Monsanto recognizes that the problem is " sérieux". " We thought of departure that l' emergence of resistances would be difficult, affirms Rick Stick, charged with the file. We must now recognize that d' others products must be used with Roundup for the maîtriser." L' company is found forced to make promotion d' weedkillers sold by competitors. It refunds even 12 dollars by half-hectare with the cotton producers who have recourse there. But, according to it, Roundup " always valeur" has;. " There remains effective on 300 perhaps bad grasses, the farmers have tendency to l' to forget, Rick Cole continues. And outputs of the varieties Roundup Ready will remain compétitifs."

Monsanto prepares already the blow d' afterwards. The seed-bearer one announces for 2014 one soya resistant to the dicamba and the glyphosate. And, two years later, one cotton resistant to three different weedkillers. Its competitors are also on the rows. " That which will arrive the first will gain much d' money! " , s' amuse Rusty Carter.

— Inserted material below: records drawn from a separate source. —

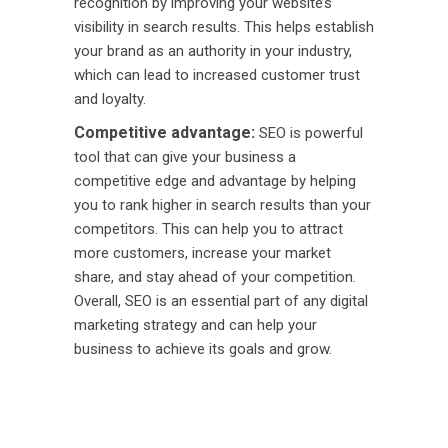
recognition by improving your website’s
visibility in search results. This helps establish
your brand as an authority in your industry,
which can lead to increased customer trust
and loyalty.
Competitive advantage:
SEO is powerful
tool that can give your business a
competitive edge and advantage by helping
you to rank higher in search results than your
competitors. This can help you to attract
more customers, increase your market
share, and stay ahead of your competition.
Overall, SEO is an essential part of any digital
marketing strategy and can help your
business to achieve its goals and grow.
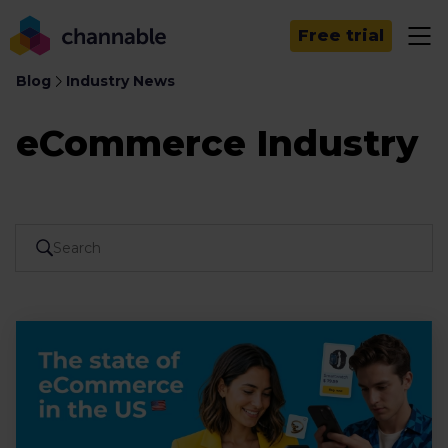
Free trial
Blog
Industry News
eCommerce Industry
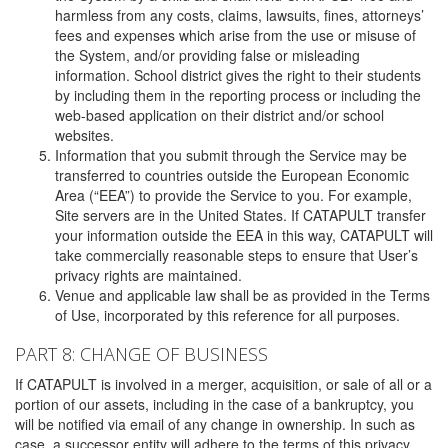
harmless from any costs, claims, lawsuits, fines, attorneys’
fees and expenses which arise from the use or misuse of
the System, and/or providing false or misleading
information. School district gives the right to their students
by including them in the reporting process or including the
web-based application on their district and/or school
websites.
Information that you submit through the Service may be
transferred to countries outside the European Economic
Area (“EEA”) to provide the Service to you. For example,
Site servers are in the United States. If CATAPULT transfer
your information outside the EEA in this way, CATAPULT will
take commercially reasonable steps to ensure that User’s
privacy rights are maintained.
Venue and applicable law shall be as provided in the Terms
of Use, incorporated by this reference for all purposes.
PART 8: CHANGE OF BUSINESS
If CATAPULT is involved in a merger, acquisition, or sale of all or a
portion of our assets, including in the case of a bankruptcy, you
will be notified via email of any change in ownership. In such as
case, a successor entity will adhere to the terms of this privacy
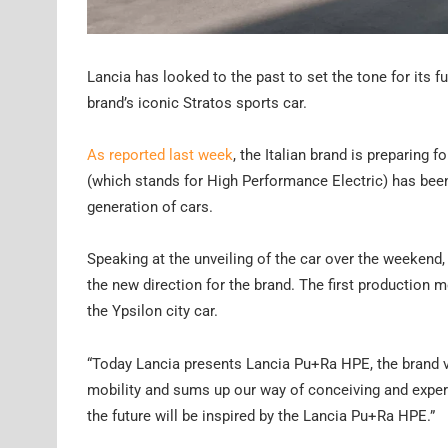
Lancia has looked to the past to set the tone for its 
brand’s iconic Stratos sports car.
As reported last week
, the Italian brand is preparing 
(which stands for High Performance Electric) has been
generation of cars.
Speaking at the unveiling of the car over the weekend
the new direction for the brand. The first production m
the Ypsilon city car.
“Today Lancia presents Lancia Pu+Ra HPE, the brand vis
mobility and sums up our way of conceiving and experie
the future will be inspired by the Lancia Pu+Ra HPE.”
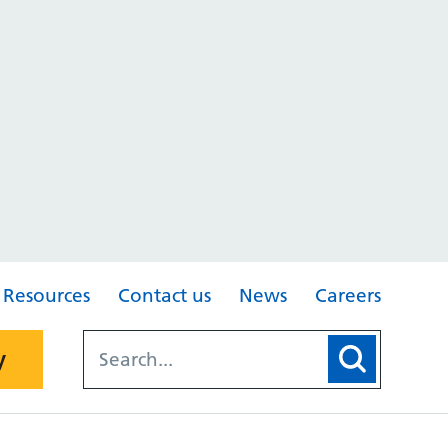
Resources
Contact us
News
Careers
y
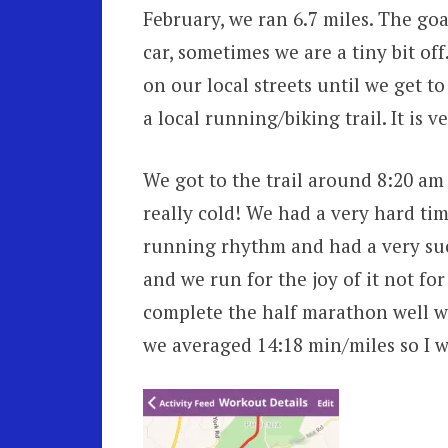
February, we ran 6.7 miles. The goa
car, sometimes we are a tiny bit off
on our local streets until we get t
a local running/biking trail. It is v
We got to the trail around 8:20 am 
really cold! We had a very hard tim
running rhythm and had a very succ
and we run for the joy of it not for 
complete the half marathon well wi
we averaged 14:18 min/miles so I w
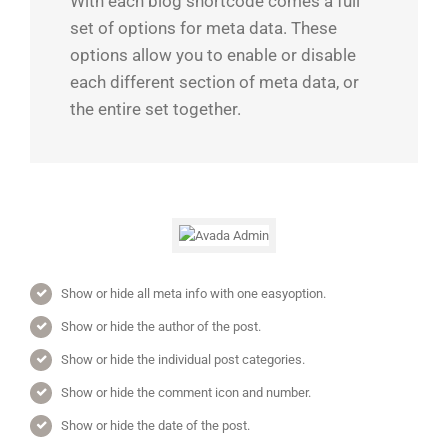
With each blog shortcode comes a full
set of options for meta data. These
options allow you to enable or disable
each different section of meta data, or
the entire set together.
Show or hide all meta info with one easyoption.
Show or hide the author of the post.
Show or hide the individual post categories.
Show or hide the comment icon and number.
Show or hide the date of the post.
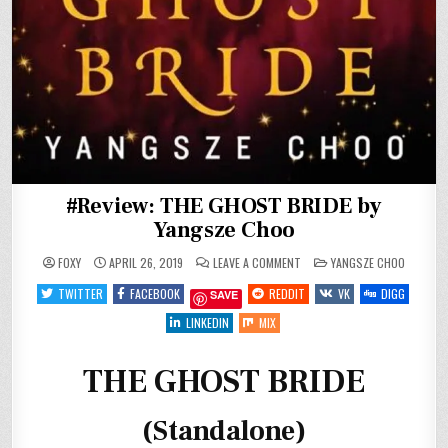
#Review: THE GHOST BRIDE by
Yangsze Choo
ON
POSTED
FOXY
APRIL 26, 2019
LEAVE A COMMENT
YANGSZE CHOO
#REVIEW:
IN
THE
TWITTER
FACEBOOK
REDDIT
VK
DIGG
SAVE
GHOST
BRIDE
BY
LINKEDIN
MIX
YANGSZE
CHOO
THE GHOST BRIDE
(Standalone)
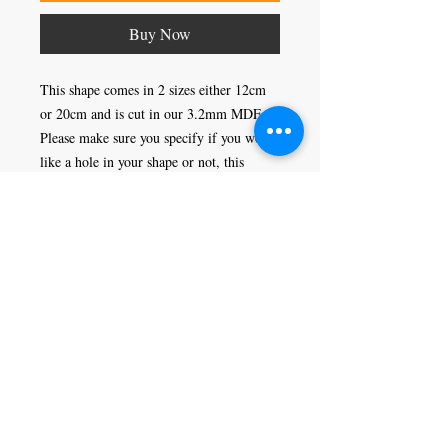
Buy Now
This shape comes in 2 sizes either 12cm 
or 20cm and is cut in our 3.2mm MDF. 
Please make sure you specify if you would 
like a hole in your shape or not, this 
would enable you to hang it as a 
decoration.
Craft Magic
26 High Street,
Rye,
East Sussex,
TN31 7JF
Tel:
01797 226920
Join our mailing list
Never miss an update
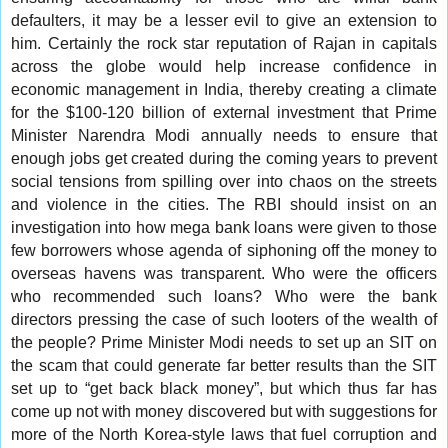
defaulters, it may be a lesser evil to give an extension to
him. Certainly the rock star reputation of Rajan in capitals
across the globe would help increase confidence in
economic management in India, thereby creating a climate
for the $100-120 billion of external investment that Prime
Minister Narendra Modi annually needs to ensure that
enough jobs get created during the coming years to prevent
social tensions from spilling over into chaos on the streets
and violence in the cities. The RBI should insist on an
investigation into how mega bank loans were given to those
few borrowers whose agenda of siphoning off the money to
overseas havens was transparent. Who were the officers
who recommended such loans? Who were the bank
directors pressing the case of such looters of the wealth of
the people? Prime Minister Modi needs to set up an SIT on
the scam that could generate far better results than the SIT
set up to “get back black money”, but which thus far has
come up not with money discovered but with suggestions for
more of the North Korea-style laws that fuel corruption and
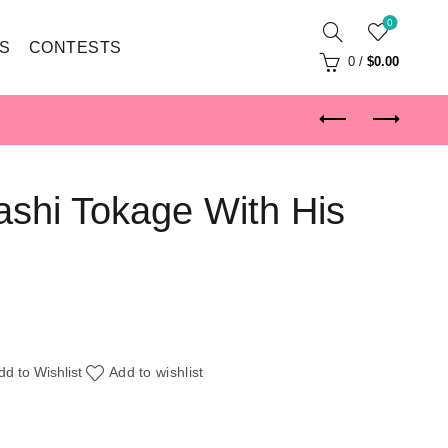
0
S
CONTESTS
0
/
$
0.00
shi Tokage With His
dd to Wishlist
Add to wishlist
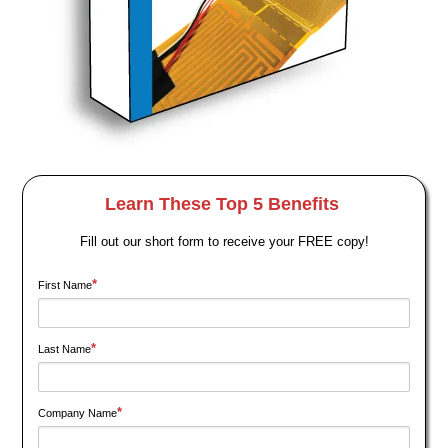
Learn These Top 5 Benefits
Fill out our short form to receive your FREE copy!
*
First Name
*
Last Name
*
Company Name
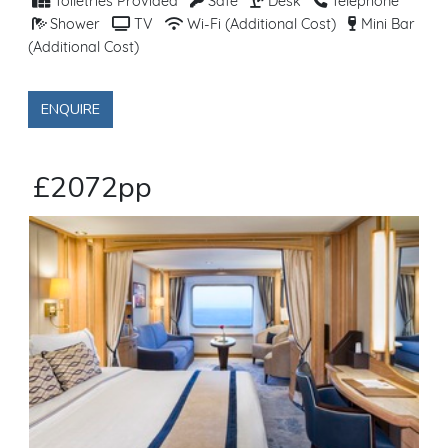
Toiletries Provided
Safe
Desk
Telephone
Shower
TV
Wi-Fi (Additional Cost)
Mini Bar
(Additional Cost)
ENQUIRE
£2072pp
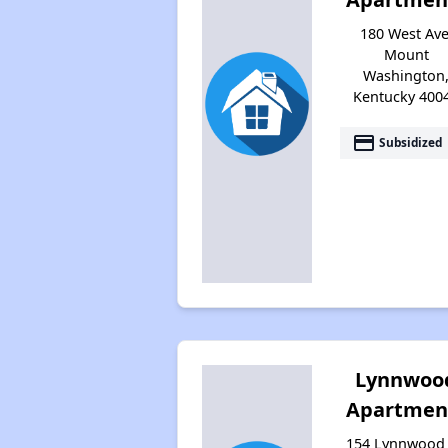
180 West Ave
Mount
Washington
Kentucky 400
payment
Subsidized
Lynnwoo
Apartmen
154 Lynnwood 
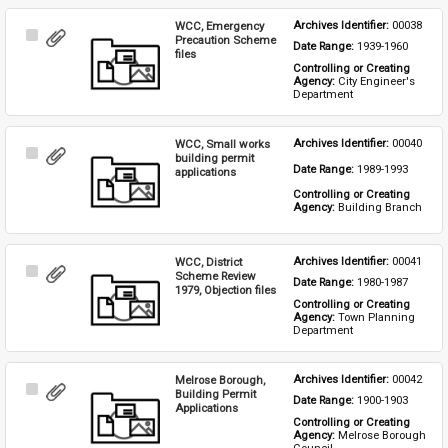
WCC, Emergency
Archives Identifier: 
00038
Select
Precaution Scheme
Date Range: 
1939-1960
Item
files
Controlling or Creating 
Agency: 
City Engineer's 
Department
WCC, Small works
Archives Identifier: 
00040
Select
building permit
Date Range: 
1989-1993
Item
applications
Controlling or Creating 
Agency: 
Building Branch
WCC, District
Archives Identifier: 
00041
Select
Scheme Review
Date Range: 
1980-1987
Item
1979, Objection files
Controlling or Creating 
Agency: 
Town Planning 
Department
Melrose Borough,
Archives Identifier: 
00042
Select
Building Permit
Date Range: 
1900-1903
Item
Applications
Controlling or Creating 
Agency: 
Melrose Borough 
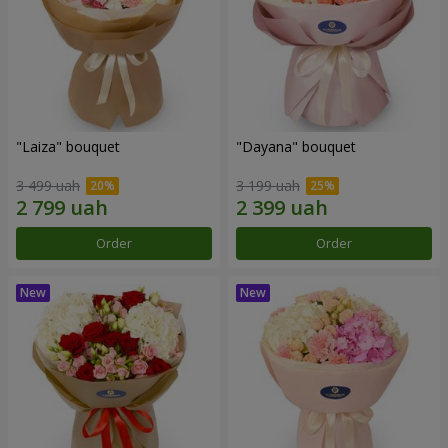
"Laiza" bouquet
"Dayana" bouquet
3 499 uah
3 199 uah
Order
Order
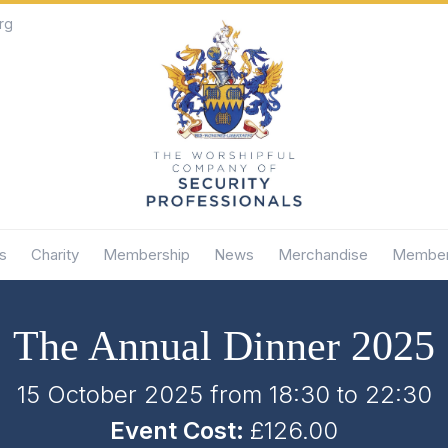
rg
s
Charity
Membership
News
Merchandise
Member
The Annual Dinner 2025
15 October 2025 from 18:30
to
22:30
Event Cost:
£126.00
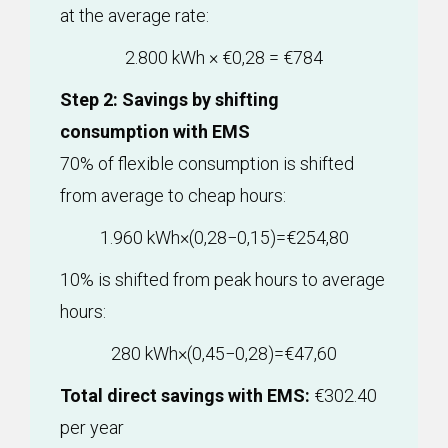
at the average rate:
2.800 kWh × €0,28 = €784
Step 2: Savings by shifting
consumption with EMS
70% of flexible consumption is shifted
from average to cheap hours:
1.960 kWh×(0,28−0,15)=€254,80
10% is shifted from peak hours to average
hours:
280 kWh×(0,45−0,28)=€47,60
Total direct savings with EMS:
€302.40
per year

The anti-GMO denounce the not held promises of Monsanto, which has praised the savings in pesticides a long time realized with the varieties Roundup Ready. " C' was true at the beginning, but not on length terme" , confirm Colby McChesney. But, in spite of their disappointments, them farmers of l' Arkansas did not become hostile with the plants transgenic. Colby McChesney does not include/understand anything with the debate which agitates l' Europe: " That made ten years that I crunch soya beans and I am into perfect santé." None regrets either d' to have adopted these seeds. " On the blow, c' was really a good deal, summarizes Bill Wilkie. Now qu' is needed; us are found other chose."

In do they want in Monsanto? Not only. " All that is d' access of our fault, one n' did not reflect, and one used too a long time only one produit" , Sid Fogg affirms. " C' was like a drogue" , Bill increases Wilkie. D' others are more accusing. " If these seeds had been promoted correctly, one n' in would not be there, underlines Joe Whittenton, one large cotton producer. Me, j' always continued to use d' other weedkillers by fear of resistances. People of Monsanto came at home and said to me: " Drop, you n' ace not need for all that! " They n' did not look at rather far in the futur."